Put in perspective, Matthews wrote, "The result would leave the United States’ safety net far less generous than that of, say, Sweden. Hospitals aren’t nationalized. Parental leave is 12 weeks, not 480 days per couple. There isn’t a child allowance paid to all families, no strings attached. But a world in which Clinton’s agenda passed is one in which it would be the stated responsibility of government to ensure everyone can afford health care, child care, and college."

While reproductive rights and the Affordable Care Act have come up on the campaign trail, other elements of Clinton's plan have gotten less attention. Her mental health agenda includes a focus on maternal depression and mental health issues post-childbirth, as well as suicide prevention.

Clinton also wants to work to close the wage gap, give workers 12 weeks paid family leave and 12 weeks paid medical leave (when families have a new child, or a sick family member), and double the child tax credit for families with young children or those living below the poverty line.

These policies don’t cover every health concern a woman might have. At a time when obesity rates are rapidly rising among American women, for example, Clinton has barely uttered a word on the issue. She’s also been quiet about whether she’d ramp up funding for women’s health research.

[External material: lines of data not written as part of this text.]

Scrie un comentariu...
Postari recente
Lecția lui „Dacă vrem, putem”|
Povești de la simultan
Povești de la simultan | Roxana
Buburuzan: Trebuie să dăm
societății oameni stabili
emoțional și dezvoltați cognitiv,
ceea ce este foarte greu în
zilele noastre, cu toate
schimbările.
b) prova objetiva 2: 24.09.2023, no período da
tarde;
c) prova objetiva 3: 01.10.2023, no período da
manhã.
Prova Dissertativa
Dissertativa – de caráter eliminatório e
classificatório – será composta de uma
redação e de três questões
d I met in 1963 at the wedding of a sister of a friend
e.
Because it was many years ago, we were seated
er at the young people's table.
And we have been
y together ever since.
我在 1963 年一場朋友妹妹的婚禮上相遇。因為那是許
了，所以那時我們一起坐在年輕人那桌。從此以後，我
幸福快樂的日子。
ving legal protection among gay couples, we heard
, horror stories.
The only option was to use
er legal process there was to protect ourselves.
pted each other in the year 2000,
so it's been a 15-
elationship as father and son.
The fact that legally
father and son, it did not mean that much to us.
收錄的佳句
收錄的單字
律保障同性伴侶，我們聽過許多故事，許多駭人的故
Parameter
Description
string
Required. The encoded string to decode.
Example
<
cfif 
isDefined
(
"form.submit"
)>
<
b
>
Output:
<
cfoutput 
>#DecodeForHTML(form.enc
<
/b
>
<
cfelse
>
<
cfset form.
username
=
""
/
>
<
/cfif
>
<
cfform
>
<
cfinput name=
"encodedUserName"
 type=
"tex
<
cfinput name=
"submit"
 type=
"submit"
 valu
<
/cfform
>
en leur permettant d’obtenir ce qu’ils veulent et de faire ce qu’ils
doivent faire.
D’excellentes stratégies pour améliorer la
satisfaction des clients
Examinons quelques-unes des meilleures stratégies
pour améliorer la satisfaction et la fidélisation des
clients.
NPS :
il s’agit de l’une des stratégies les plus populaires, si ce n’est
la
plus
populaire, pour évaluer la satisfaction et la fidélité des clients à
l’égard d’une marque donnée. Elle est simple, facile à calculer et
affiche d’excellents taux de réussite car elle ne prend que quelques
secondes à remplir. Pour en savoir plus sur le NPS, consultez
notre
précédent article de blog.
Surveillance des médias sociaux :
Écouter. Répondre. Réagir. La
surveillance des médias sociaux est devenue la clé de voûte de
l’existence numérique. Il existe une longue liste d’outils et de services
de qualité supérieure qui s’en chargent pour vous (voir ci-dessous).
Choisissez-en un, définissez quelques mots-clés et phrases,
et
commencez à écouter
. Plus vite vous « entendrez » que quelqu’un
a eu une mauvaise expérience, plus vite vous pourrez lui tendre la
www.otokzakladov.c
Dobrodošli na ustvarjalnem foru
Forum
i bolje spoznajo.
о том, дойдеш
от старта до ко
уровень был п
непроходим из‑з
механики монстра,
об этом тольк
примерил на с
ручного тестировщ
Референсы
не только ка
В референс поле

Women’s health in the US is sliding backward on several key measures

If Clinton is elected, her timing will be very apt. Women’s health in America has been going the wrong way on several key measures.

Exactly a year before this election, a blockbuster study came out of Princeton documenting a dramatic rise in mortality among middle-aged white Americans. Hidden in that study was even more dramatic — and surprising — data showing that women’s health has been sliding backward on many important indicators. From 1999 to 2013, while the death rate among middle-aged white women steadily ticked up, white men actually saw decreases in mortality since 2005.

Women are committing suicide more often these days, they’re much more likely to die during child birth than they were in the early 1990s, their obesity rate is climbing while men’s is plateauing, and they’re now dying of lung cancer and accidental poisonings at a faster rate than ever before.

These are disturbing trends that Hillary Clinton can’t turn around all by herself. A lot of what she would be able to do as president will depend on whether Democrats take control of the Senate.

She’ll be able to push some policies through by executive orders, but others would need get the support of a majority of lawmakers in Congress. For example, she could make changes to the federal workforce, such as requiring paid leave or accommodations to pregnant women and childcare, without Congress. But any changes involving the broader population and taxpayer dollars would need to go through Congress, which could be a major obstacle if the Republicans keep control of both houses.

Regardless, simply drawing attention to these issues through the bully pulpit of the presidency (if she wins it) "could lead to some groundswell of support that might move some of the states to start taking action," Swers said. "She will pay attention to women’s health, make it a priority, and consider pushing federal funds toward it." Her presidency would also mean several senior Democratic women who are in line to chair committees will likely get leadership roles.

There are also the indirect ways through which a woman president could improve women’s health. If a woman leader inspires girls to boost their aspirations for their lives, this could improve their education and income, which would have an impact on their health (since we know higher education and earnings are tied to better health outcomes). "If we think about mental health as also being part of ‘women’s health,’" Hughes added, "women’s presence in visible leadership roles is inspirational and could transform their feelings of self-worth." These gains could be dramatic, and difficult to measure.